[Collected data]
#####
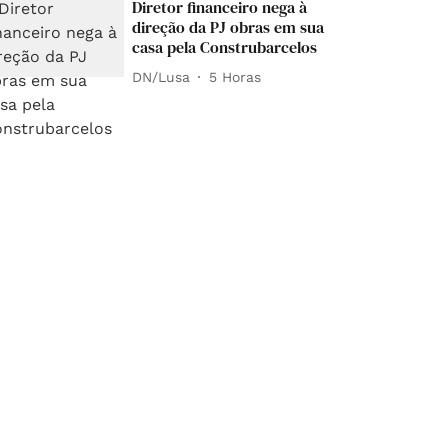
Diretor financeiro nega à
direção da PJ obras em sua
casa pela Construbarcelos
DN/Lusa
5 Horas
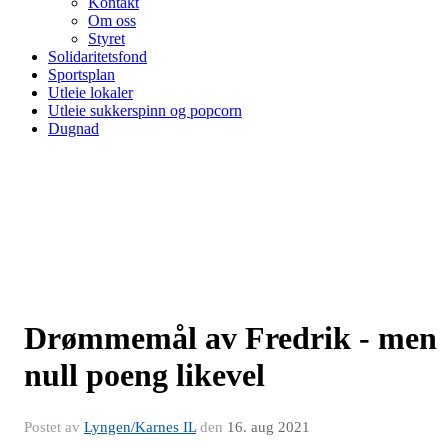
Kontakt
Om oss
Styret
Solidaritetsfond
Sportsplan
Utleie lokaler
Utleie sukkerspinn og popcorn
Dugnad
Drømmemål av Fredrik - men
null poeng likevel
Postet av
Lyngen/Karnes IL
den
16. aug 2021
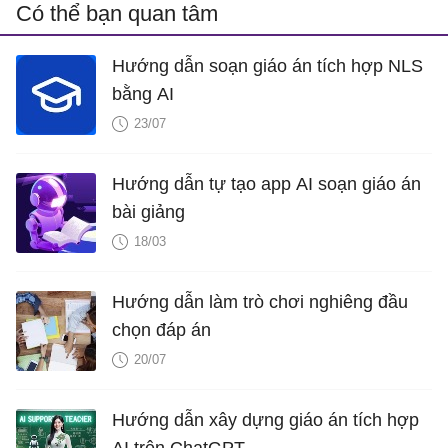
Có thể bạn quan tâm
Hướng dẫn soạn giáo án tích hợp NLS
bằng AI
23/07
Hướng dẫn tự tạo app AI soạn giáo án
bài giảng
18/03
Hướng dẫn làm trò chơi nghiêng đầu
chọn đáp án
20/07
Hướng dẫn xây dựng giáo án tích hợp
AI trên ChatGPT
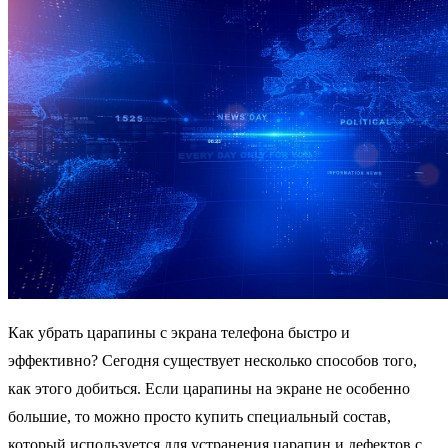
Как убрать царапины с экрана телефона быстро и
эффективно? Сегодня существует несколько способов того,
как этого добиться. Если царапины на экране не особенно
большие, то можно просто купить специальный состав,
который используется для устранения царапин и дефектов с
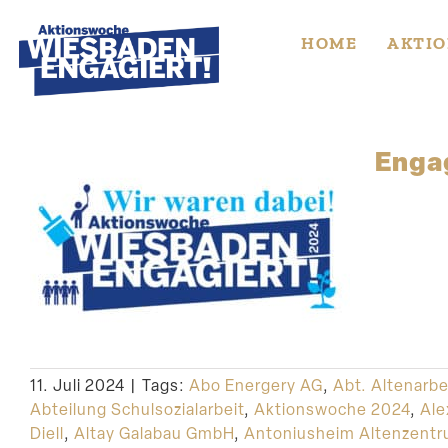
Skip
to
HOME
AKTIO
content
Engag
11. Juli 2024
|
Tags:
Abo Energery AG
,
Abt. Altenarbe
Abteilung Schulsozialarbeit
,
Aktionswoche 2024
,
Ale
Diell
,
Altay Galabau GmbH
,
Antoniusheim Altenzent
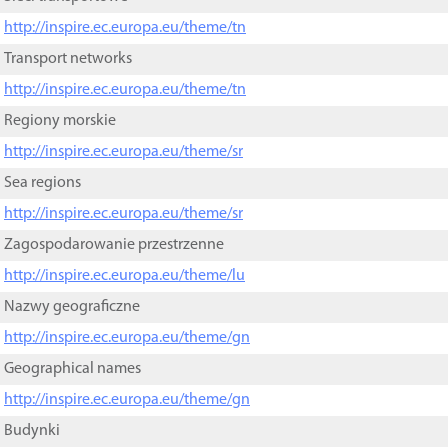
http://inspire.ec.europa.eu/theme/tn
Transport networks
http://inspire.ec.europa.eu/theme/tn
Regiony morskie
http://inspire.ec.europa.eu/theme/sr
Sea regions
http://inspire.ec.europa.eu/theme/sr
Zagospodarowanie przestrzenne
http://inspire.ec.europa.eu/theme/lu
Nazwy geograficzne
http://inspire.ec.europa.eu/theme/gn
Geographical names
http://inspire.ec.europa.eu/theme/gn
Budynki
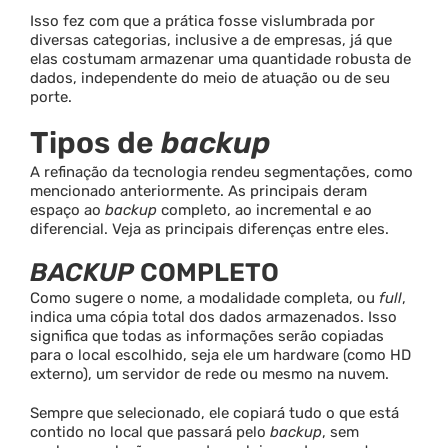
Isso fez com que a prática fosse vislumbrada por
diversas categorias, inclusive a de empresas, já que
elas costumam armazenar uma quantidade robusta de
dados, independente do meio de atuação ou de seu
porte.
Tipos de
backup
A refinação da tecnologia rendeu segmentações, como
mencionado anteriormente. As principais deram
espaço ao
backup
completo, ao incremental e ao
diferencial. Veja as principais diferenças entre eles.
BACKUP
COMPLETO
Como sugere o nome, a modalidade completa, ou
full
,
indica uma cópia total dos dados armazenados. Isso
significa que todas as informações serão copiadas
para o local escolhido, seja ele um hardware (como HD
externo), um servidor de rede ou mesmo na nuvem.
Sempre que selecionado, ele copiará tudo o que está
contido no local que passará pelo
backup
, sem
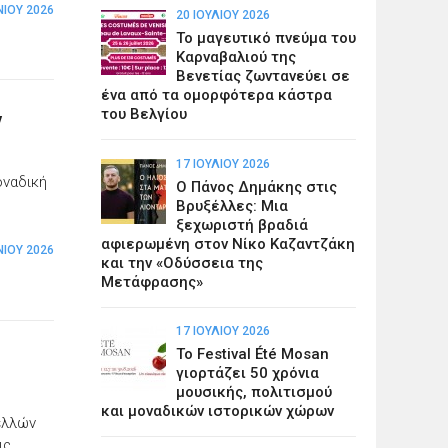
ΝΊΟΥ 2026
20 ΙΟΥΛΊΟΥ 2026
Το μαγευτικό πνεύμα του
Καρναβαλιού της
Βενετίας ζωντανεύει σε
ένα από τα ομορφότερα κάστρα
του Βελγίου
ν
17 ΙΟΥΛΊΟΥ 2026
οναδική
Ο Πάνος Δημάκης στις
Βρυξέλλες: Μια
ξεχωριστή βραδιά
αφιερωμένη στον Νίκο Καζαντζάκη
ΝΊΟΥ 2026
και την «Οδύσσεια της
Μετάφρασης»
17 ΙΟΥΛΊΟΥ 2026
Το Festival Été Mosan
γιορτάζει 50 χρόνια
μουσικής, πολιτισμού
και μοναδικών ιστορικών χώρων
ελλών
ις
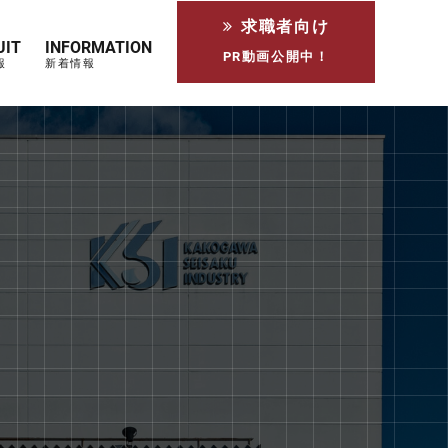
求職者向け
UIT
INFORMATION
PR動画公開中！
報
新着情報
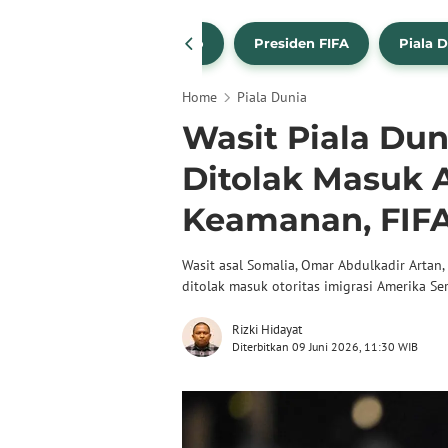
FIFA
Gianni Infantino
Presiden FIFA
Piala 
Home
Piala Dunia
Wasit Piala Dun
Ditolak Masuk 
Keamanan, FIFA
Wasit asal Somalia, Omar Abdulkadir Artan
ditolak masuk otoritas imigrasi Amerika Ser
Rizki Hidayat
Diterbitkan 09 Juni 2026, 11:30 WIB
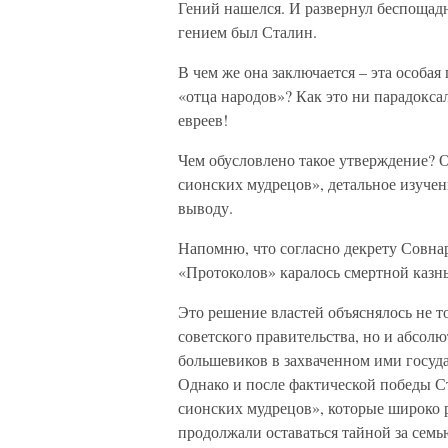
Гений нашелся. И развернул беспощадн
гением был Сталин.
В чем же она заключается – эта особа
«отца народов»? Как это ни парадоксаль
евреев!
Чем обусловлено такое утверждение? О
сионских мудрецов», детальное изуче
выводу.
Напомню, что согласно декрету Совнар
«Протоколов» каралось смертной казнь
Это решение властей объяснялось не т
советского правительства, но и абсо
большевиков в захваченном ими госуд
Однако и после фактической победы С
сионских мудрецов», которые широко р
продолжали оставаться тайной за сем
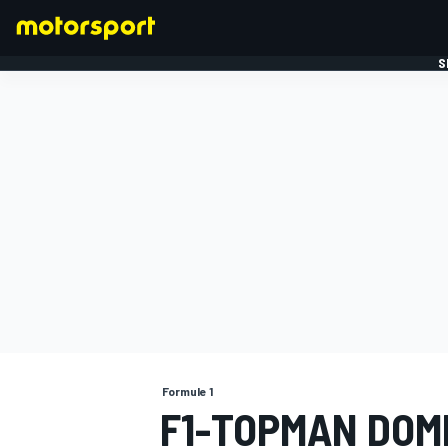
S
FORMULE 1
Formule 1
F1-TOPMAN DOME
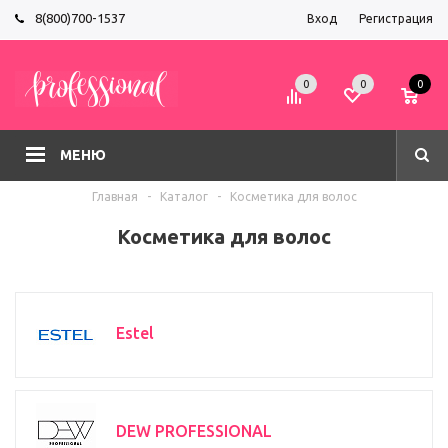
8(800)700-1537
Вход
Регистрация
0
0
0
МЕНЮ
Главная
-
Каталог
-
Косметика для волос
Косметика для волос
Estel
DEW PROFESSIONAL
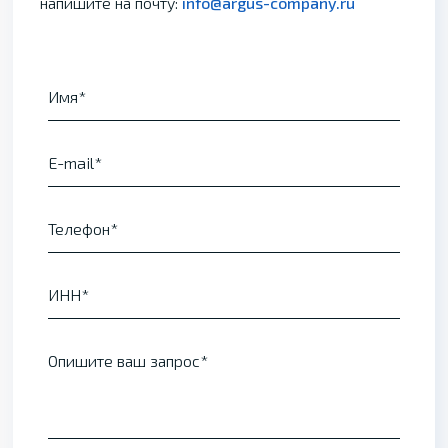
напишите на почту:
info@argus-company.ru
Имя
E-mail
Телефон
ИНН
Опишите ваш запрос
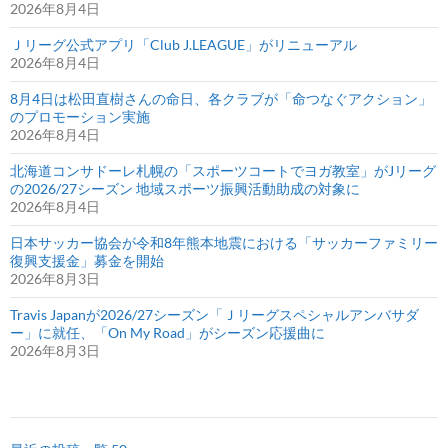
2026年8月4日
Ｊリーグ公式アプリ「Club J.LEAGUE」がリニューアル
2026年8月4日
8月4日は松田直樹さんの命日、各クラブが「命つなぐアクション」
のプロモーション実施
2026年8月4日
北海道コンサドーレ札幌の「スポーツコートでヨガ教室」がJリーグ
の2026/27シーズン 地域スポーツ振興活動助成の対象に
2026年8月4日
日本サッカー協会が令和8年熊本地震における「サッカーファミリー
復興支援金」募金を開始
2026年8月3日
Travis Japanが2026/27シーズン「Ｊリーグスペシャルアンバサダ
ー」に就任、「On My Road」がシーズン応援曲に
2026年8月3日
#####
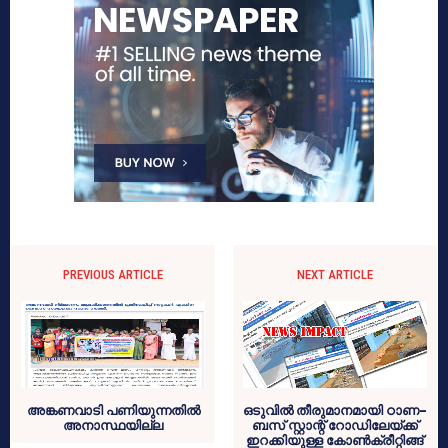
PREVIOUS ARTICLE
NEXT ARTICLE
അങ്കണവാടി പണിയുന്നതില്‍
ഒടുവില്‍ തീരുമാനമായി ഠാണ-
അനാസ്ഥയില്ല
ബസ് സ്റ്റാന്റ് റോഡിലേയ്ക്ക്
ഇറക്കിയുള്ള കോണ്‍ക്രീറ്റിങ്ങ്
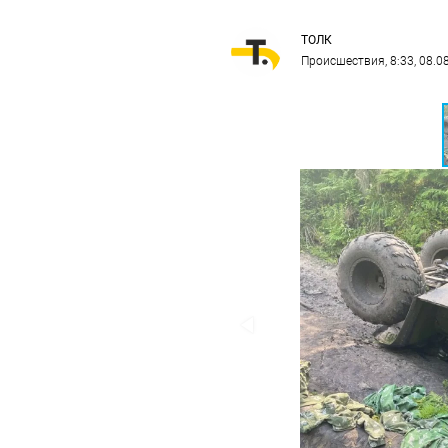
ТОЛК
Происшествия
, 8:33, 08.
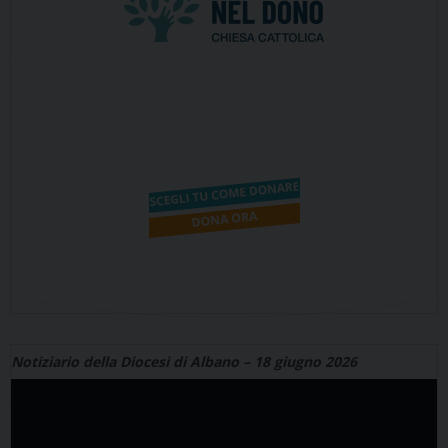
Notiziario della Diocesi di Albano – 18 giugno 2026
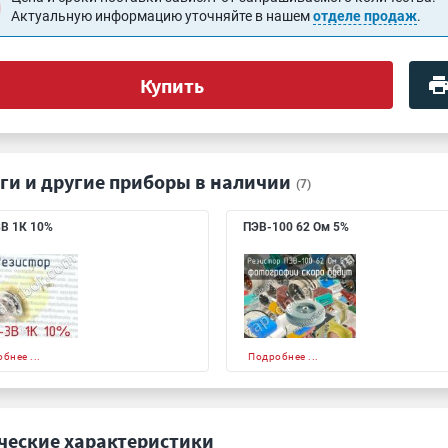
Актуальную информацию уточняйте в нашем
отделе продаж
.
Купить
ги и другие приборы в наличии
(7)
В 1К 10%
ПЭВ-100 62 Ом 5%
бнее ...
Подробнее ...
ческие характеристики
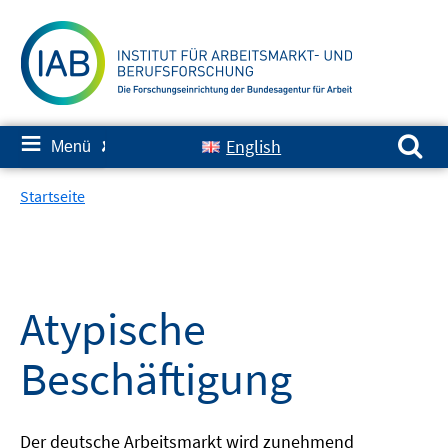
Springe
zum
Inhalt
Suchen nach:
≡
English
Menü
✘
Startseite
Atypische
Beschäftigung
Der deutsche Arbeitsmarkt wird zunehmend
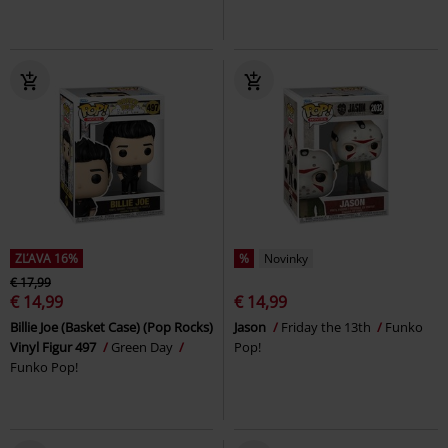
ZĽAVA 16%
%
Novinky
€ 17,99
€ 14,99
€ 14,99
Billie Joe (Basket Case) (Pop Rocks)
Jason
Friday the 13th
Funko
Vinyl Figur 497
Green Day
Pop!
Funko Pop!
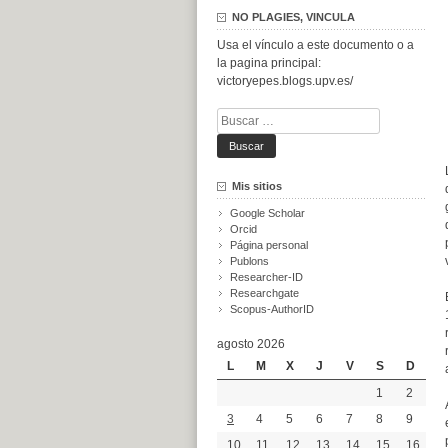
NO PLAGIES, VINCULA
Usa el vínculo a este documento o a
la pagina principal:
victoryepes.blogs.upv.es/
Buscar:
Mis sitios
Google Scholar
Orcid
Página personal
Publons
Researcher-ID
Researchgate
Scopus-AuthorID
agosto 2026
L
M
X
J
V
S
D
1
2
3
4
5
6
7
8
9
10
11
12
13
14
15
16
#####
[ASSIGNMENT] Report every line of the data in which "dados" appears.

[RESPONSE BOX]
dados, independente do meio de atuação ou de seu
indica uma cópia total dos dados armazenados. Isso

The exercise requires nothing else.